▶ [TASK INSTRUCTIONS]:
Scan the entries below for the string "title" and copy every line where it turns up.

[Stored data entries]
------------------------------------------------------------
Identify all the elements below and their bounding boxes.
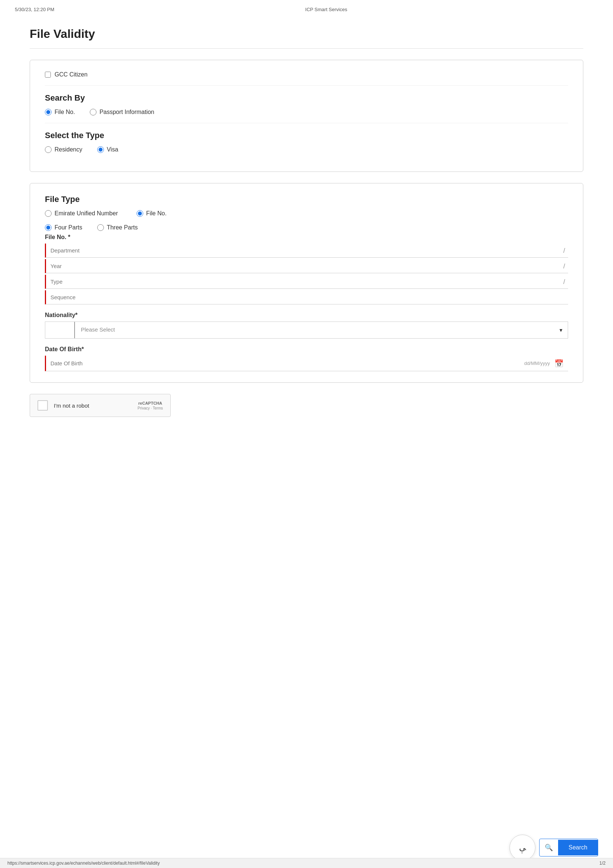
search-by-file-no-label[interactable]: File No. — [54, 109, 75, 115]
sequence-input[interactable] — [45, 290, 568, 304]
logo-symbol: ﯥ — [519, 843, 526, 852]
four-parts-label[interactable]: Four Parts — [54, 224, 82, 231]
type-input[interactable] — [45, 275, 568, 289]
type-residency-radio[interactable] — [45, 146, 51, 153]
bottom-url-bar: https://smartservices.icp.gov.ae/echanne… — [0, 858, 613, 868]
ft-file-no-option[interactable]: File No. — [136, 210, 167, 217]
search-by-passport-option[interactable]: Passport Information — [90, 109, 154, 115]
dob-input-wrapper: dd/MM/yyyy 📅 — [45, 356, 568, 371]
department-input-wrapper: / — [45, 243, 568, 258]
file-type-radio-group: Emirate Unified Number File No. — [45, 210, 568, 217]
search-icon[interactable]: 🔍 — [540, 839, 558, 856]
search-by-heading: Search By — [45, 93, 568, 103]
recaptcha-brand: reCAPTCHA — [138, 401, 162, 405]
file-no-label: File No. * — [45, 234, 568, 240]
file-type-heading: File Type — [45, 195, 568, 204]
department-input[interactable] — [45, 243, 568, 258]
nationality-select-wrapper: Please Select ▼ — [75, 322, 568, 338]
calendar-icon[interactable]: 📅 — [553, 359, 568, 368]
type-slash: / — [563, 278, 565, 286]
type-residency-label[interactable]: Residency — [54, 146, 82, 153]
recaptcha-box: I'm not a robot reCAPTCHA Privacy · Term… — [30, 394, 171, 417]
type-visa-label[interactable]: Visa — [107, 146, 118, 153]
parts-group: Four Parts Three Parts — [45, 224, 568, 231]
emirate-unified-option[interactable]: Emirate Unified Number — [45, 210, 118, 217]
dob-format-hint: dd/MM/yyyy — [524, 361, 550, 366]
department-slash: / — [563, 247, 565, 255]
search-by-passport-label[interactable]: Passport Information — [99, 109, 154, 115]
year-slash: / — [563, 262, 565, 270]
ft-file-no-label[interactable]: File No. — [146, 210, 167, 217]
three-parts-label[interactable]: Three Parts — [107, 224, 138, 231]
site-title: ICP Smart Services — [54, 7, 598, 12]
dob-label: Date Of Birth* — [45, 346, 568, 353]
search-by-group: File No. Passport Information — [45, 109, 568, 115]
type-visa-radio[interactable] — [97, 146, 104, 153]
type-input-wrapper: / — [45, 275, 568, 289]
search-btn-area: 🔍 Search — [539, 839, 598, 857]
search-button[interactable]: Search — [558, 840, 598, 856]
select-type-group: Residency Visa — [45, 146, 568, 153]
three-parts-radio[interactable] — [97, 224, 104, 231]
title-divider — [30, 48, 583, 49]
sub-divider-2 — [45, 123, 568, 123]
emirate-unified-radio[interactable] — [45, 210, 51, 217]
nationality-select[interactable]: Please Select — [75, 322, 568, 337]
page-num: 1/2 — [599, 860, 605, 866]
gcc-citizen-label[interactable]: GCC Citizen — [54, 71, 88, 78]
search-by-file-no-option[interactable]: File No. — [45, 109, 75, 115]
gcc-citizen-checkbox[interactable] — [45, 72, 51, 78]
nationality-flag-box — [45, 322, 75, 338]
nationality-row: Please Select ▼ — [45, 321, 568, 339]
ft-file-no-radio[interactable] — [136, 210, 143, 217]
datetime: 5/30/23, 12:20 PM — [15, 7, 54, 12]
recaptcha-links[interactable]: Privacy · Terms — [138, 406, 163, 410]
year-input[interactable] — [45, 259, 568, 273]
dob-input[interactable] — [46, 356, 524, 371]
four-parts-option[interactable]: Four Parts — [45, 224, 82, 231]
file-no-inputs: / / / — [45, 243, 568, 304]
page-url: https://smartservices.icp.gov.ae/echanne… — [8, 860, 159, 866]
four-parts-radio[interactable] — [45, 224, 51, 231]
nationality-label: Nationality* — [45, 312, 568, 319]
gcc-citizen-row: GCC Citizen — [45, 71, 568, 78]
emirate-unified-label[interactable]: Emirate Unified Number — [54, 210, 118, 217]
search-by-passport-radio[interactable] — [90, 109, 96, 115]
top-bar: 5/30/23, 12:20 PM ICP Smart Services — [0, 0, 613, 16]
type-visa-option[interactable]: Visa — [97, 146, 118, 153]
file-type-card: File Type Emirate Unified Number File No… — [30, 183, 583, 383]
logo-circle: ﯥ — [509, 835, 536, 860]
page-title: File Validity — [30, 27, 583, 41]
page-title-area: File Validity — [0, 16, 613, 48]
select-type-heading: Select the Type — [45, 131, 568, 140]
recaptcha-label: I'm not a robot — [54, 403, 132, 409]
search-options-card: GCC Citizen Search By File No. Passport … — [30, 60, 583, 172]
recaptcha-checkbox[interactable] — [37, 400, 48, 411]
three-parts-option[interactable]: Three Parts — [97, 224, 138, 231]
type-residency-option[interactable]: Residency — [45, 146, 82, 153]
sub-divider-1 — [45, 85, 568, 86]
recaptcha-logo-area: reCAPTCHA Privacy · Terms — [138, 401, 163, 410]
sequence-input-wrapper — [45, 290, 568, 304]
year-input-wrapper: / — [45, 259, 568, 273]
search-by-file-no-radio[interactable] — [45, 109, 51, 115]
------------------------------------------------------------
▶ [SOLUTION BELOW]:
site-title: ICP Smart Services — [54, 7, 598, 12]
title-divider — [30, 48, 583, 49]
page-title: File Validity — [30, 27, 583, 41]
page-title-area: File Validity — [0, 16, 613, 48]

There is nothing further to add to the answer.